THE HOME INSPECTION PROCESS: Buyers and Sellers Have New Inspection Considerations
Home buyers and home sellers have lots of options in the home inspection process. Even though I supervised construction of close to one hundred custom homes in my previous career as a home-builder, I now hire a home inspector to look over the houses I plan to purchase for investment.
Why would a seasoned real estate professional spend a couple hundred dollars to get someone else’s opinion about the condition of the property before purchase?
The answer to this and other questions about home inspections has a lot to do with the changing nature of real estate negotiations.
Most Home Sales Now Involve A Home Inspection
John Ghent, president of the American Society of Home Inspectors (ASHI), told Realty Times that “some 77 percent of all home sales in the United States last year involved a home inspection” (This according to a study performed on behalf of ASHI and the National Association of Realtors).
This large rate of sales involving home inspections is a relatively recent phenomenon in the real estate business. In the past, most homeowners purchased and/or sold a home in a transaction where no home inspector was ever involved.
Now, it appears probable that most current and future homeowners will have a home inspector involved in their next sale or purchase of a home.

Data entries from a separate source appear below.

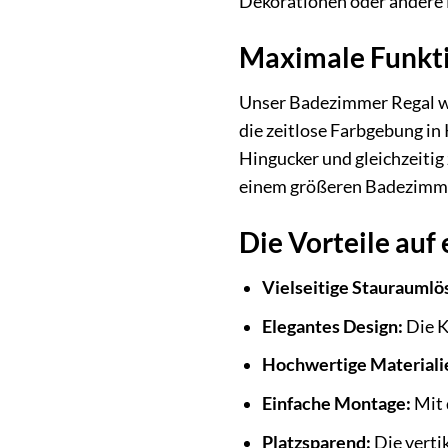
Dekorationen oder andere B
Maximale Funktio
Unser Badezimmer Regal wu
die zeitlose Farbgebung in
Hingucker und gleichzeitig 
einem größeren Badezimmer 
Die Vorteile auf 
Vielseitige Stauraumlö
Elegantes Design:
Die K
Hochwertige Materiali
Einfache Montage:
Mit 
Platzsparend:
Die verti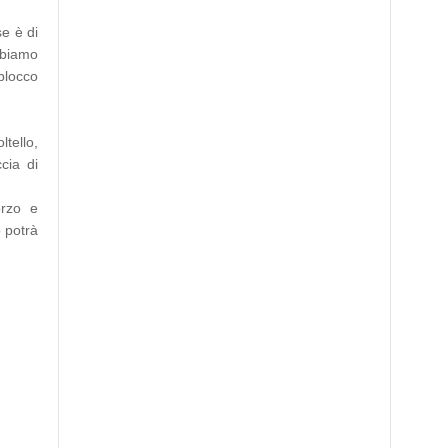
se è di
obbiamo
blocco
ltello,
cia di
orzo e
o potrà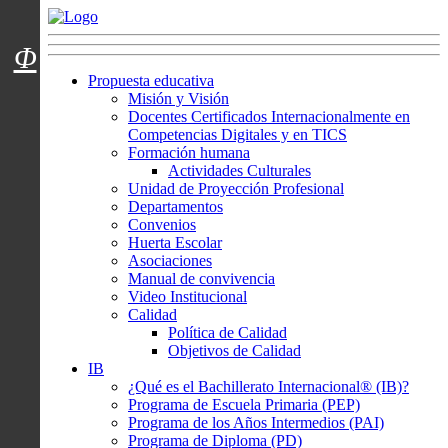
Menú usuarios
Φ
Propuesta educativa
Misión y Visión
Docentes Certificados Internacionalmente en
Competencias Digitales y en TICS
Formación humana
Actividades Culturales
Unidad de Proyección Profesional
Departamentos
Convenios
Huerta Escolar
Asociaciones
Manual de convivencia
Video Institucional
Calidad
Política de Calidad
Objetivos de Calidad
IB
¿Qué es el Bachillerato Internacional® (IB)?
Programa de Escuela Primaria (PEP)
Programa de los Años Intermedios (PAI)
Programa de Diploma (PD)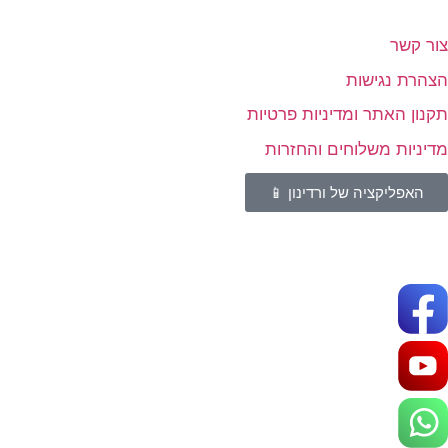
צור קשר
הצהרת נגישות
תקנון האתר ומדיניות פרטיות
מדיניות משלוחים והחזרות
האפליקציה של ורדינון 📱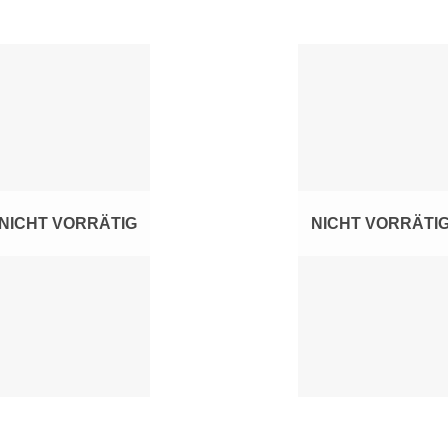
Zur
Z
Wunschliste
Wunsc
hinzufügen
hinz
NICHT VORRÄTIG
NICHT VORRÄTI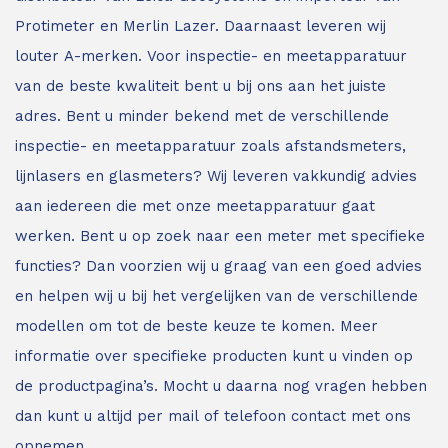
Protimeter en Merlin Lazer. Daarnaast leveren wij
louter A-merken. Voor inspectie- en meetapparatuur
van de beste kwaliteit bent u bij ons aan het juiste
adres.
Bent u minder bekend met de verschillende
inspectie- en meetapparatuur zoals afstandsmeters,
lijnlasers en glasmeters?
Wij leveren vakkundig advies
aan iedereen die met onze meetapparatuur gaat
werken. Bent u op zoek naar een meter met specifieke
functies? Dan voorzien wij u graag van een goed advies
en helpen wij u bij het vergelijken van de verschillende
modellen om tot de beste keuze te komen. Meer
informatie over specifieke producten kunt u vinden op
de productpagina’s. Mocht u daarna nog vragen hebben
dan kunt u altijd per mail of telefoon contact met ons
opnemen.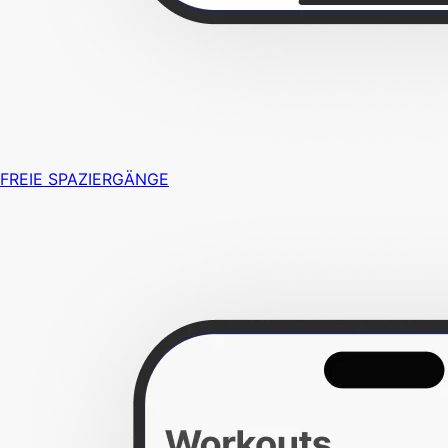
FREIE SPAZIERGÄNGE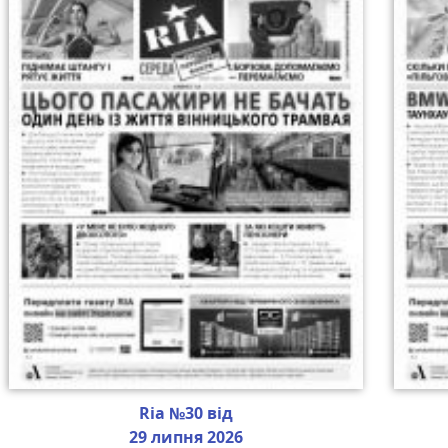
Ria №30 від
29 липня 2026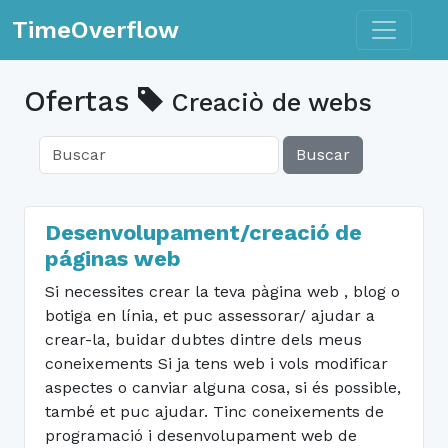
Toggle n
TimeOverflow
Ofertas
Creaciò de webs
Buscar
Desenvolupament/creació de
páginas web
Si necessites crear la teva pàgina web , blog o
botiga en línia, et puc assessorar/ ajudar a
crear-la, buidar dubtes dintre dels meus
coneixements Si ja tens web i vols modificar
aspectes o canviar alguna cosa, si és possible,
també et puc ajudar. Tinc coneixements de
programació i desenvolupament web de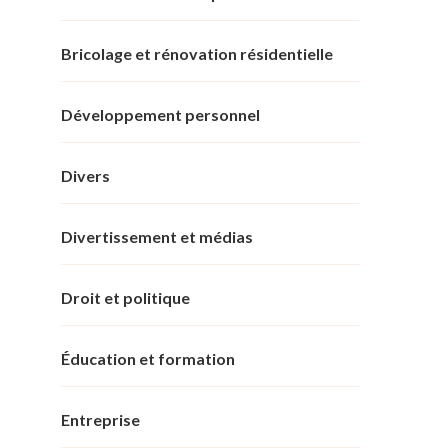
Bricolage et rénovation résidentielle
Développement personnel
Divers
Divertissement et médias
Droit et politique
Éducation et formation
Entreprise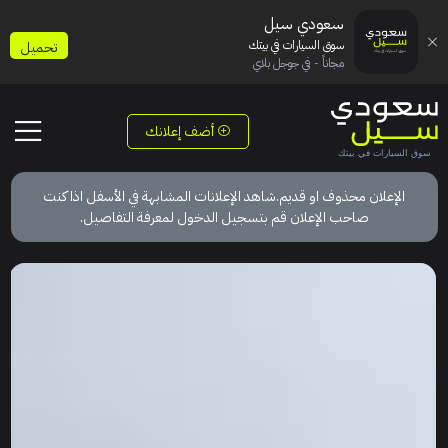
سعودي سيل
سوق السيارات في بيتك
تحميل
مجاناً - في جوجل بلاي
أضف إعلانك
الإعلان محذوف او قديم.شاهد الإعلانات المشابهة في الأسفل اذا كنت
صاحب الإعلان قم بتسجيل الدخول لمعرفة التفاصيل.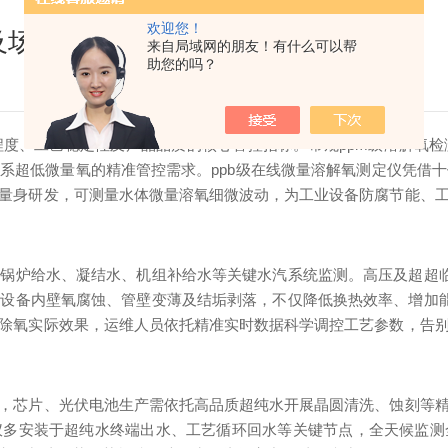
欢迎您！
及场景解析
来自局域网的朋友！有什么可以帮
助您的吗？
度、工艺稳定性及产品品质的核心管控指标。常规ppm级溶解氧
系超低微量氧的精准管控需求。ppb级在线微量溶解氧测定仪凭借十
量身研发，可测量水体微量溶氧细微波动，为工业设备防腐节能、
锅炉给水、凝结水、机组补给水等关键水汽系统监测。高压及超超临
设备内壁氧腐蚀、管壁变薄及结垢剥落，不仅降低换热效率、增加能
除氧实际效果，运维人员依托精准实时数据科学调控工艺参数，告
，芯片、光伏电池生产需依托高品质超纯水开展晶圆清洗、蚀刻等
仪多安装于超纯水终端出水、工艺循环回水等关键节点，全天候监测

Face to Face Negotiations Out, Disclosure Statements and Inspections In
In the old days, buyers and sellers often met face-to-face in order to discuss the condition of a home. Today, Sellers Disclosure Statements and home inspectors have become the mode of communication between buyers and sellers.
The old cold war strategy of “trust – but verify” has become the accepted means of determining the condition of a home. In today’s real estate market, actual sales negotiations continue way past the point where the sales contract is signed, remaining open until the last document is signed at closing.

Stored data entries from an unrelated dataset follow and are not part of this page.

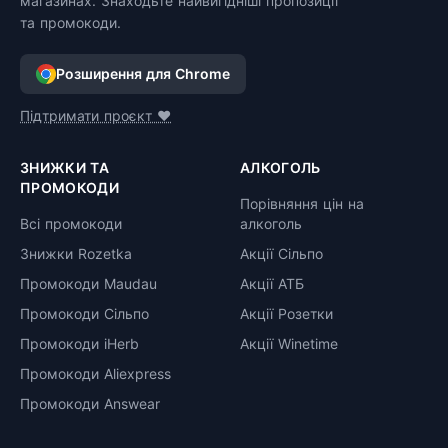
магазинах. Знаходьте найвигідніші пропозиції
та промокоди.
Розширення для Chrome
Підтримати проєкт ❤️
ЗНИЖКИ ТА
АЛКОГОЛЬ
ПРОМОКОДИ
Порівняння цін на
Всі промокоди
алкоголь
Знижки Rozetka
Акції Сільпо
Промокоди Maudau
Акції АТБ
Промокоди Сільпо
Акції Розетки
Промокоди iHerb
Акції Winetime
Промокоди Aliexpress
Промокоди Answear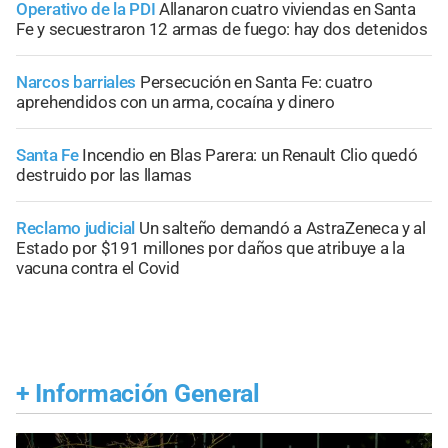
Operativo de la PDI
Allanaron cuatro viviendas en Santa
Fe y secuestraron 12 armas de fuego: hay dos detenidos
Narcos barriales
Persecución en Santa Fe: cuatro
aprehendidos con un arma, cocaína y dinero
Santa Fe
Incendio en Blas Parera: un Renault Clio quedó
destruido por las llamas
Reclamo judicial
Un salteño demandó a AstraZeneca y al
Estado por $191 millones por daños que atribuye a la
vacuna contra el Covid
+
Información General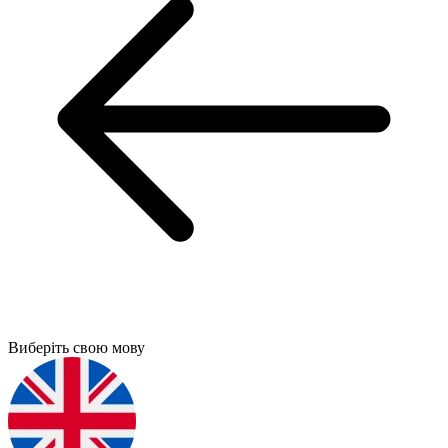
Виберіть свою мову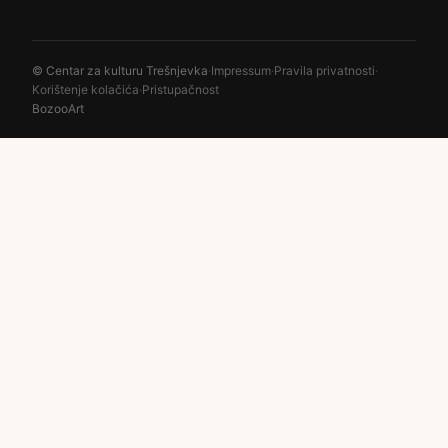
© Centar za kulturu Trešnjevka
·
Impressum
·
Pravila privatnosti
·
Korištenje kolačića
·
Pristupačnost
BozooArt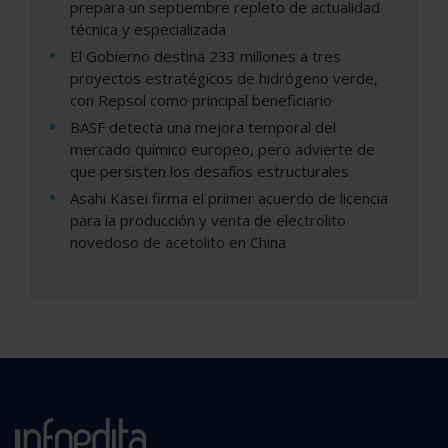
prepara un septiembre repleto de actualidad
técnica y especializada
El Gobierno destina 233 millones a tres
proyectos estratégicos de hidrógeno verde,
con Repsol como principal beneficiario
BASF detecta una mejora temporal del
mercado químico europeo, pero advierte de
que persisten los desafíos estructurales
Asahi Kasei firma el primer acuerdo de licencia
para la producción y venta de electrolito
novedoso de acetolito en China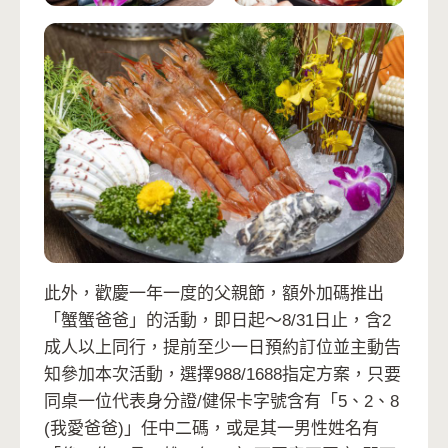
此外，歡慶一年一度的父親節，額外加碼推出
「蟹蟹爸爸」的活動，即日起～8/31日止，含2
成人以上同行，提前至少一日預約訂位並主動告
知參加本次活動，選擇988/1688指定方案，只要
同桌一位代表身分證/健保卡字號含有「5、2、8
(我愛爸爸)」任中二碼，或是其一男性姓名有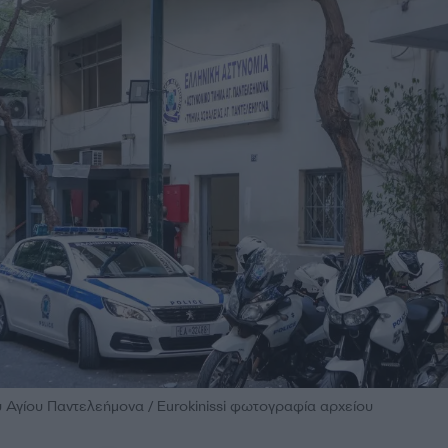
υ Αγίου Παντελεήμονα / Eurokinissi φωτογραφία αρχείου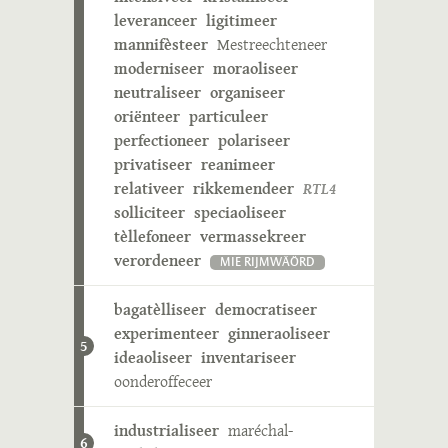
leveranceer
ligitimeer
mannifèsteer
Mestreechteneer
moderniseer
moraoliseer
neutraliseer
organiseer
oriënteer
particuleer
perfectioneer
polariseer
privatiseer
reanimeer
relativeer
rikkemendeer
RTL4
solliciteer
speciaoliseer
tèllefoneer
vermassekreer
verordeneer
MIE RIJMWÄÖRD
bagatèlliseer
democratiseer
experimenteer
ginneraoliseer
5
ideaoliseer
inventariseer
oonderoffeceer
industrialiseer
maréchal-
6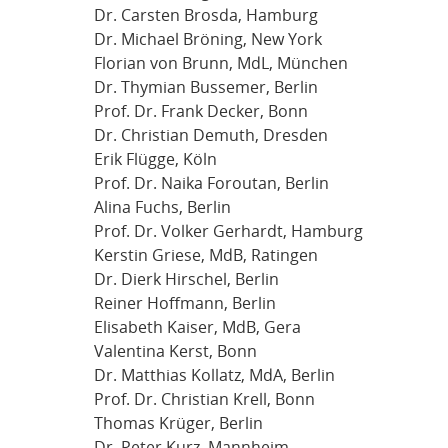
Dr. Carsten Brosda, Hamburg
Dr. Michael Bröning, New York
Florian von Brunn, MdL, München
Dr. Thymian Bussemer, Berlin
Prof. Dr. Frank Decker, Bonn
Dr. Christian Demuth, Dresden
Erik Flügge, Köln
Prof. Dr. Naika Foroutan, Berlin
Alina Fuchs, Berlin
Prof. Dr. Volker Gerhardt, Hamburg
Kerstin Griese, MdB, Ratingen
Dr. Dierk Hirschel, Berlin
Reiner Hoffmann, Berlin
Elisabeth Kaiser, MdB, Gera
Valentina Kerst, Bonn
Dr. Matthias Kollatz, MdA, Berlin
Prof. Dr. Christian Krell, Bonn
Thomas Krüger, Berlin
Dr. Peter Kurz, Mannheim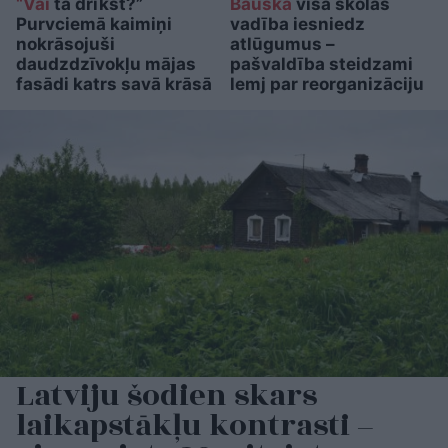
“Vai
tā drīkst?”
Bauskā
visa skolas
Purvciemā kaimiņi
vadība iesniedz
nokrāsojuši
atlūgumus –
daudzdzīvokļu mājas
pašvaldība steidzami
fasādi katrs savā krāsā
lemj par reorganizāciju
Latviju šodien skars
laikapstākļu kontrasti –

And, a major area of negotiation is the inspection contingency. Sellers routinely declare their home to be perfect and 100% free of defects. And, buyers routinely obtain home inspection reports that list dozens of defects in what most folks would otherwise consider a well-built home.
The end result of the home inspection negotiation usually has a lot to do with the strength of the real estate market in the sub-market where the home is located.
Buyers Market Gives Upper Hand to Repairs
In a strong buyer’s market, a seller may be more than willing to do the majority of items on the “request for repairs” list and move on to closing. Sellers in tough real estate markets are also usually willing to settle on a dollar amount for the repairs and then have the sales price reduced by that amount. This gives the buyer an opportunity to hire their own contractors, or just live with the defect.
Strong Sellers Markets Mean Few Repairs
If we are in a strong seller’s market, sellers might receive a lengthy home inspection contingency request for repairs from the buyer; and then tell the buyer to go pound sand. They likely won’t plan to do any of the requested repairs or maintenance. Buyers should still do a home inspection so they know what the future costs of home ownership will be in the area of maintenance and capital improvements to their new home.
What Is Included In Most Home Inspections?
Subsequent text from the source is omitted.